Nowhere is that more so than in the wonderful scherzo, which Mahler lifted wholesale from Des Knaben Wunderhorn's mad little Lied about St Anthony preaching to the fishes, adapted for his third movement. It is larded with wonderful bits that are effectively instrumental solos in the midst of a full orchestra, starting with a timpani introduction, with the spotlight later shining on piccolos and harps. Here, and in other movements, Trevino arranged for all such solos to be highlighted even in dense passages, making this huge piece warmer and more human than it sometimes comes across.

That riotous carnival of sound comes to a sudden halt with the fourth movement, "Urlicht" (Primeval Light), another borrowing from Des Knaben Wunderhorn, but this time one that finds Mahler at his most melancholy: "Mankind lies in greatest need/Mankind lies in greatest pain".

English mezzo-soprano Jennifer Johnston, filling in for an indisposed Patricia Bardon, captured the mood precisely for one of Mahler's most poignant passages, one that ends, however, on a note of hope rather than despair, which she pulled off perfectly.

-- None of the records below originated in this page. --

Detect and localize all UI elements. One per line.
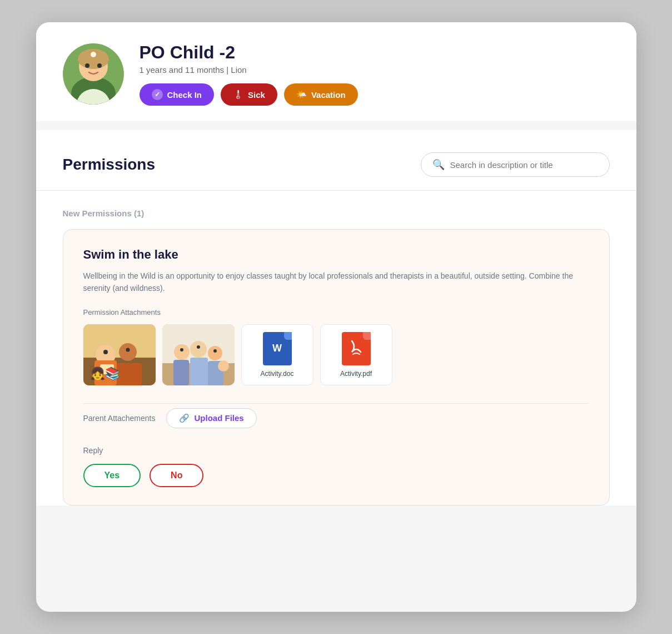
svg-rect-23 [173,360,189,385]
vacation-button[interactable]: 🌤️ Vacation [284,83,358,106]
sick-label: Sick [248,90,265,100]
svg-point-7 [91,52,96,57]
permissions-header: Permissions 🔍 [63,152,610,177]
attachment-pdf[interactable]: Activity.pdf [320,324,392,385]
svg-point-6 [97,63,102,68]
attachment-photo-1[interactable] [83,324,156,385]
permission-card-title: Swim in the lake [83,247,589,262]
vacation-label: Vacation [311,90,346,100]
yes-button[interactable]: Yes [83,464,141,487]
paperclip-icon: 🔗 [179,413,190,423]
avatar-image [63,43,124,105]
attachments-row: W Activity.doc Activity.pdf [83,324,589,385]
svg-point-28 [213,349,217,353]
sun-icon: 🌤️ [296,90,307,100]
pdf-filename: Activity.pdf [340,370,372,378]
search-box[interactable]: 🔍 [421,152,610,177]
checkin-button[interactable]: ✓ Check In [140,83,215,106]
main-card: PO Child -2 1 years and 11 months | Lion… [36,22,636,612]
header-info: PO Child -2 1 years and 11 months | Lion… [140,42,610,106]
search-icon: 🔍 [432,158,445,171]
sick-button[interactable]: 🌡️ Sick [221,83,277,106]
svg-point-21 [190,341,207,358]
checkin-label: Check In [167,90,202,100]
status-buttons: ✓ Check In 🌡️ Sick 🌤️ Vacation [140,83,610,106]
section-label: New Permissions (1) [63,209,610,218]
svg-point-26 [180,348,183,351]
attachments-label: Permission Attachments [83,308,589,316]
svg-point-5 [85,63,89,68]
header: PO Child -2 1 years and 11 months | Lion… [36,22,636,121]
parent-attach-row: Parent Attachements 🔗 Upload Files [83,403,589,428]
svg-point-22 [208,346,222,360]
permissions-title: Permissions [63,156,156,174]
permission-card-desc: Wellbeing in the Wild is an opportunity … [83,270,589,295]
svg-point-20 [174,344,190,360]
divider [36,190,636,191]
pdf-icon [342,332,371,365]
svg-point-30 [221,361,226,366]
parent-attach-label: Parent Attachements [83,414,156,423]
child-name: PO Child -2 [140,42,610,63]
svg-point-27 [197,345,200,349]
upload-label: Upload Files [194,413,243,423]
word-icon: W [263,332,292,365]
attachment-photo-2[interactable] [162,324,235,385]
upload-button[interactable]: 🔗 Upload Files [166,408,256,428]
no-button[interactable]: No [150,464,203,487]
svg-rect-15 [100,364,114,374]
reply-label: Reply [83,446,589,455]
svg-rect-24 [190,358,208,385]
attachment-word[interactable]: W Activity.doc [241,324,313,385]
svg-rect-13 [94,360,117,385]
main-content: Permissions 🔍 New Permissions (1) Swim i… [36,130,636,506]
svg-point-16 [103,350,108,354]
avatar [63,43,124,105]
svg-point-17 [126,348,130,351]
thermometer-icon: 🌡️ [233,90,243,100]
reply-section: Reply Yes No [83,444,589,487]
search-input[interactable] [450,160,598,170]
permission-card: Swim in the lake Wellbeing in the Wild i… [63,229,610,506]
reply-buttons: Yes No [83,464,589,487]
svg-rect-14 [117,363,142,385]
child-meta: 1 years and 11 months | Lion [140,65,610,75]
word-filename: Activity.doc [261,370,294,378]
check-icon: ✓ [152,89,163,100]
svg-point-12 [119,343,137,361]
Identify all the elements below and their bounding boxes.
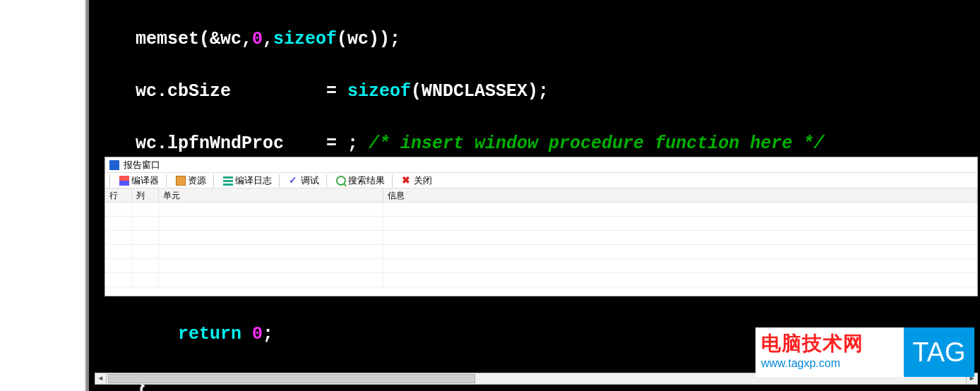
search-icon [336, 176, 346, 186]
scroll-thumb[interactable] [108, 374, 475, 383]
check-icon: ✓ [289, 176, 299, 186]
separator [279, 174, 282, 187]
tab-search[interactable]: 搜索结果 [332, 174, 389, 188]
col-header-unit[interactable]: 单元 [159, 188, 383, 202]
separator [166, 174, 169, 187]
report-grid-body[interactable] [105, 203, 977, 287]
tab-debug[interactable]: ✓调试 [285, 174, 323, 188]
dev-icon [109, 160, 119, 170]
table-row[interactable] [105, 203, 977, 217]
copy-icon [176, 176, 186, 186]
table-row[interactable] [105, 231, 977, 245]
col-header-msg[interactable]: 信息 [383, 188, 977, 202]
tab-resource[interactable]: 资源 [172, 174, 210, 188]
watermark: 电脑技术网 www.tagxp.com TAG [755, 327, 974, 377]
watermark-logo: TAG [904, 327, 974, 377]
code-line: memset(&wc,0,sizeof(wc)); [93, 26, 980, 52]
report-toolbar: 编译器 资源 编译日志 ✓调试 搜索结果 ✖关闭 [105, 173, 977, 188]
separator [213, 174, 216, 187]
separator [326, 174, 329, 187]
table-row[interactable] [105, 273, 977, 287]
close-icon: ✖ [402, 176, 412, 186]
report-window-titlebar[interactable]: 报告窗口 [105, 157, 977, 173]
report-grid-header: 行 列 单元 信息 [105, 188, 977, 203]
watermark-url: www.tagxp.com [761, 357, 898, 370]
table-row[interactable] [105, 217, 977, 231]
col-header-col[interactable]: 列 [132, 188, 159, 202]
bars-icon [223, 176, 233, 186]
editor-gutter [0, 0, 89, 391]
col-header-line[interactable]: 行 [105, 188, 132, 202]
table-row[interactable] [105, 245, 977, 259]
tab-close[interactable]: ✖关闭 [398, 174, 436, 188]
report-window-title: 报告窗口 [124, 159, 160, 172]
code-line: wc.lpfnWndProc = ; /* insert window proc… [93, 131, 980, 157]
tab-compiler[interactable]: 编译器 [115, 174, 163, 188]
report-window: 报告窗口 编译器 资源 编译日志 ✓调试 搜索结果 ✖关闭 行 列 单元 信息 [104, 157, 978, 296]
scroll-left-icon[interactable]: ◄ [95, 373, 107, 384]
watermark-title: 电脑技术网 [761, 330, 898, 357]
grip-icon [109, 174, 112, 187]
tab-buildlog[interactable]: 编译日志 [219, 174, 276, 188]
watermark-text: 电脑技术网 www.tagxp.com [755, 327, 904, 377]
code-line: wc.cbSize = sizeof(WNDCLASSEX); [93, 78, 980, 104]
table-row[interactable] [105, 259, 977, 273]
separator [392, 174, 395, 187]
grid-icon [119, 176, 129, 186]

The fifth movement is the one to blow the roof off as Mahler throws everything into the mix, including off-stage brass, concert organ and as big a choir as the NCH's choir balcony could handle. Irish soprano Orla Boylan joined forces with Johnston in this movement's solo passages, which were inspired by Mahler's attendance in 1894 at the funeral of his early champion, the conductor Hans von Bülow, where he heard a boys' choir singing a setting of Friedrich Gottlieb Klopstock's ode Die Auferstehung (The Resurrection). The RTÉ Philharmonic Choir, under guest chorus master Desmond Earley, was in great form, and hearing the two soloists' voices soaring above those of the choir got you exactly where Mahler wanted you to be. A glorious night to start the new season.